■ TASK DESCRIPTION
Beginning with the line that has "Voorbeelden (590, 43)", reproduce each remaining line of the data exactly, down to and including the last.

━━━━━ DATA FOR THE TASK ━━━━━

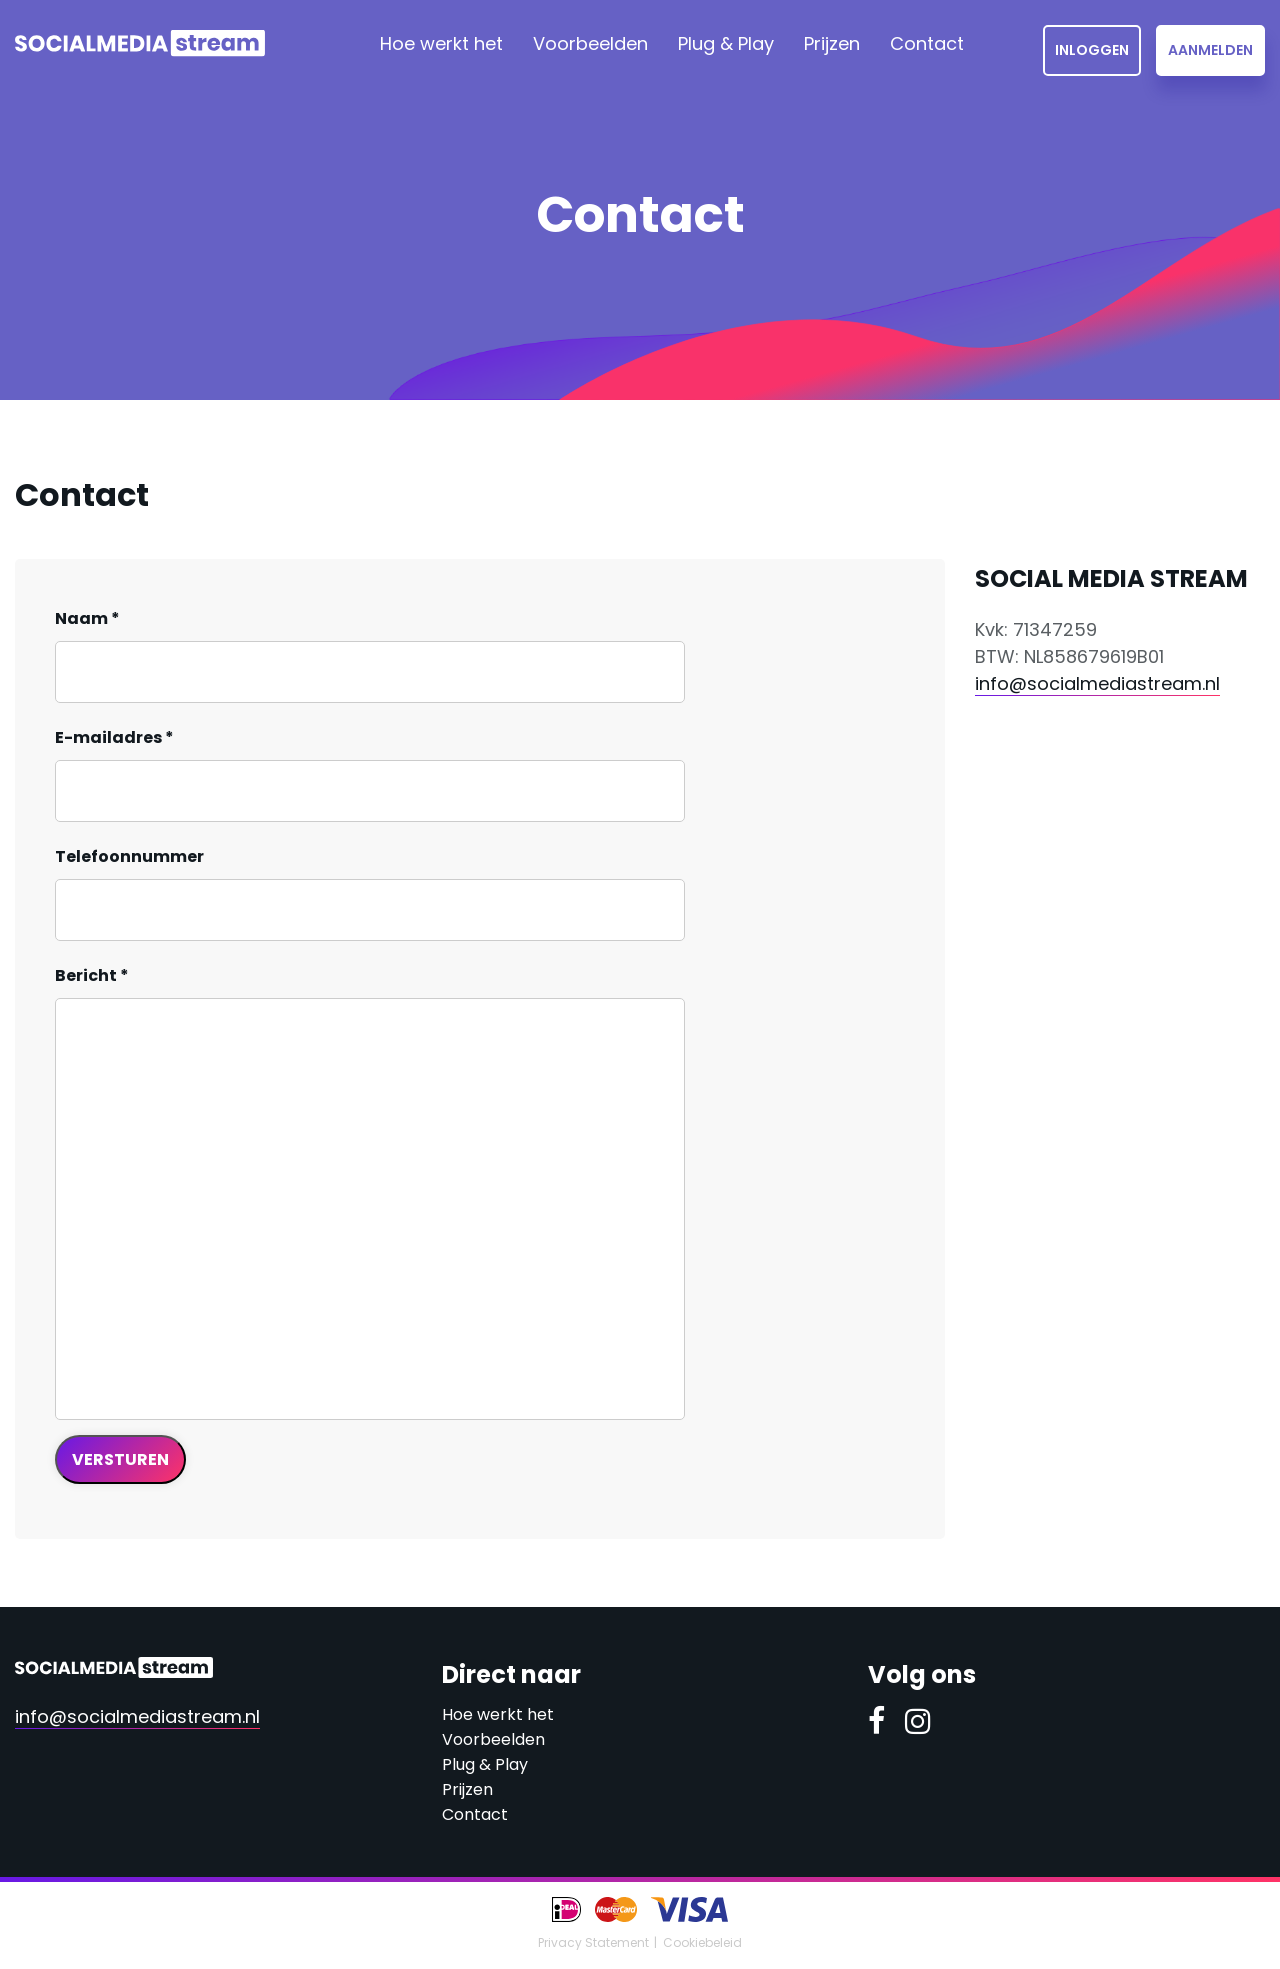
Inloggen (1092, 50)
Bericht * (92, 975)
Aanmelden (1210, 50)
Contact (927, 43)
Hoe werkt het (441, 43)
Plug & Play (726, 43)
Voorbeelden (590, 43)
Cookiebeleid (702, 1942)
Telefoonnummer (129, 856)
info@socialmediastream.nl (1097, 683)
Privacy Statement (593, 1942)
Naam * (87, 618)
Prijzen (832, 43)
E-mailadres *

━━━━━

■ ANSWER FOR THIS EXERCISE
Voorbeelden (590, 43)
Cookiebeleid (702, 1942)
Telefoonnummer (129, 856)
info@socialmediastream.nl (1097, 683)
Privacy Statement (593, 1942)
Naam * (87, 618)
Prijzen (832, 43)
E-mailadres *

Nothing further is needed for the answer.